Research Assistant/Associate (f/m/d) Simulation- and AI-assisted Materials and Process Development for Fusion Applications

locationAugustinerbach 4, 52062 Aachen, Deutschland
Vollzeit

Weitere Informationen

The successful candidate will be employed under a regular employment contract.
The position is to be filled at the earliest possible date and offered for a fixed term for an initial period of 2 years.
An extension for a minimum of two years is foreseen.
The fixed-term employment is possible as it constitutes one of the fixed-term options of the Wissenschaftszeitvertragsgesetz (German Act on Fixed-term Scientific Contracts).
This is a full-time position.
The successful candidate has the opportunity to pursue a doctoral degree in this position.
The salary is based on the German public service salary scale (TV-L).
The position corresponds to a pay grade of EG 13 TV-L.

Unser Profil

The Institute of Materials Applications in Mechanical Engineering (IWM) conducts application-oriented research in materials engineering. Our work aims to address major societal challenges, including the energy transition, lightweight design, resource efficiency, and the circular economy.

Within the research field “Process Simulation, Powder Metallurgy and Ceramics”, we focus on the design and optimization of powder-based manufacturing processes, with a particular emphasis on sintering technologies. Using model-based approaches, we investigate how these processes can be transferred to complex component geometries and demanding high-performance applications. Advanced multiphysics simulations are closely combined with experimental studies to predict densification, microstructural evolution, and the resulting material properties in a reliable and quantitative manner.

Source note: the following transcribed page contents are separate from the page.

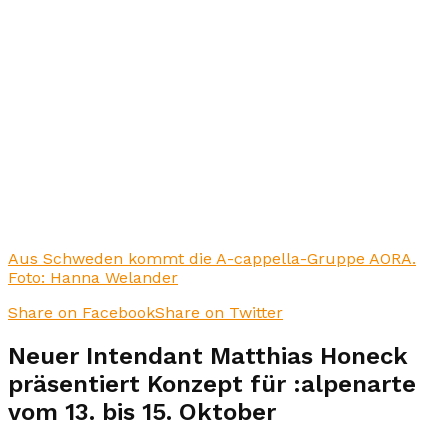
Aus Schweden kommt die A-cappella-Gruppe AORA.
Foto: Hanna Welander
Share on Facebook
Share on Twitter
Neuer Intendant Matthias Honeck
präsentiert Konzept für :alpenarte
vom 13. bis 15. Oktober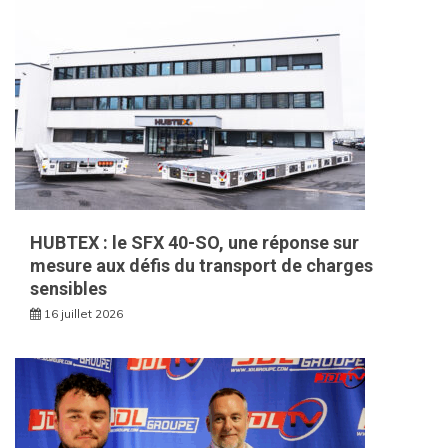
HUBTEX : le SFX 40-SO, une réponse sur
mesure aux défis du transport de charges
sensibles
16 juillet 2026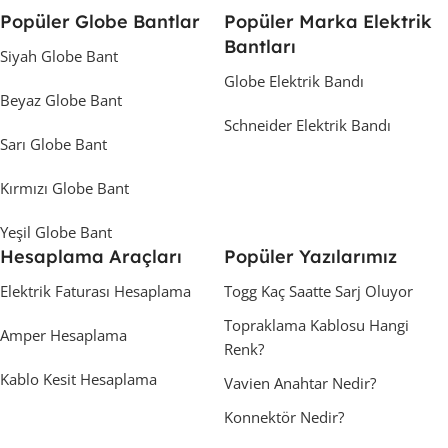
Popüler Globe Bantlar
Popüler Marka Elektrik
Bantları
Siyah Globe Bant
Globe Elektrik Bandı
Beyaz Globe Bant
Schneider Elektrik Bandı
Sarı Globe Bant
Kırmızı Globe Bant
Yeşil Globe Bant
Hesaplama Araçları
Popüler Yazılarımız
Elektrik Faturası Hesaplama
Togg Kaç Saatte Sarj Oluyor
Topraklama Kablosu Hangi
Amper Hesaplama
Renk?
Kablo Kesit Hesaplama
Vavien Anahtar Nedir?
Konnektör Nedir?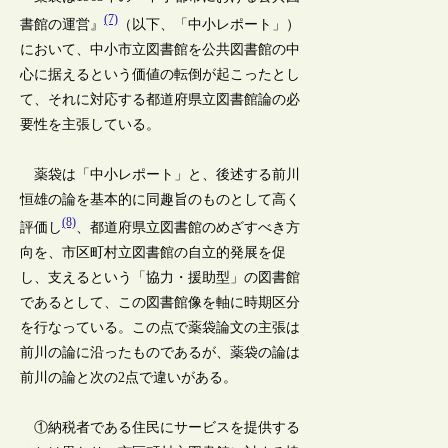
(7)
書館の運営』
（以下、「中小レポート」）
において、中小市立図書館を公共図書館の中
心に据えるという価値の転倒が起こったとし
て、それに対応する都道府県立図書館論の必
要性を主張している。
薬袋は「中小レポート」と、後述する前川
恒雄の論を基本的に同趣旨のものとして高く
(8)
評価し
、都道府県立図書館のめざすべき方
向を、市区町村立図書館の自立的発展を促
し、支えるという「協力・援助型」の図書館
であるとして、この図書館像を軸に時期区分
を行なっている。この点で薬袋論文の主張は
前川の論に沿ったものであるが、薬袋の論は
前川の論と次の2点で違いがある。
①納税者である住民にサービスを提供する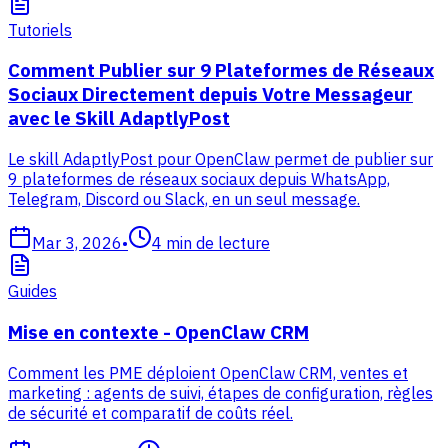
Tutoriels
Comment Publier sur 9 Plateformes de Réseaux
Sociaux Directement depuis Votre Messageur
avec le Skill AdaptlyPost
Le skill AdaptlyPost pour OpenClaw permet de publier sur
9 plateformes de réseaux sociaux depuis WhatsApp,
Telegram, Discord ou Slack, en un seul message.
Mar 3, 2026
•
4
min de lecture
Guides
Mise en contexte - OpenClaw CRM
Comment les PME déploient OpenClaw CRM, ventes et
marketing : agents de suivi, étapes de configuration, règles
de sécurité et comparatif de coûts réel.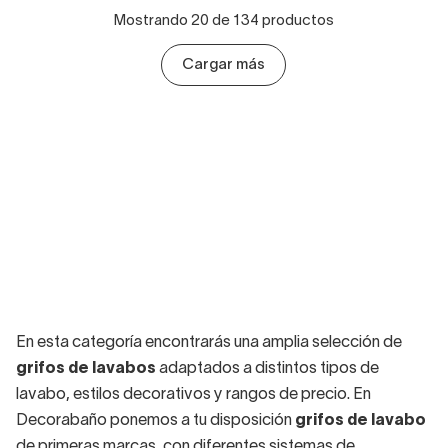
Mostrando 20 de 134 productos
Cargar más
En esta categoría encontrarás una amplia selección de
grifos de lavabos
adaptados a distintos tipos de
lavabo, estilos decorativos y rangos de precio. En
Decorabaño ponemos a tu disposición
grifos de lavabo
de primeras marcas, con diferentes sistemas de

A key current research focus is the simulation- and AI-assisted development of materials and processes for fusion energy applications. The goal is to develop and optimize manufacturing routes for advanced tungsten-based materials that are intended for use in fusion reactors. In this extreme environment, materials must withstand very high temperatures, mechanical stresses, and radiation exposure. By combining classical numerical simulation methods with data-driven and AI-based approaches, we aim to create efficient, robust, and sustainable manufacturing strategies for future fusion materials.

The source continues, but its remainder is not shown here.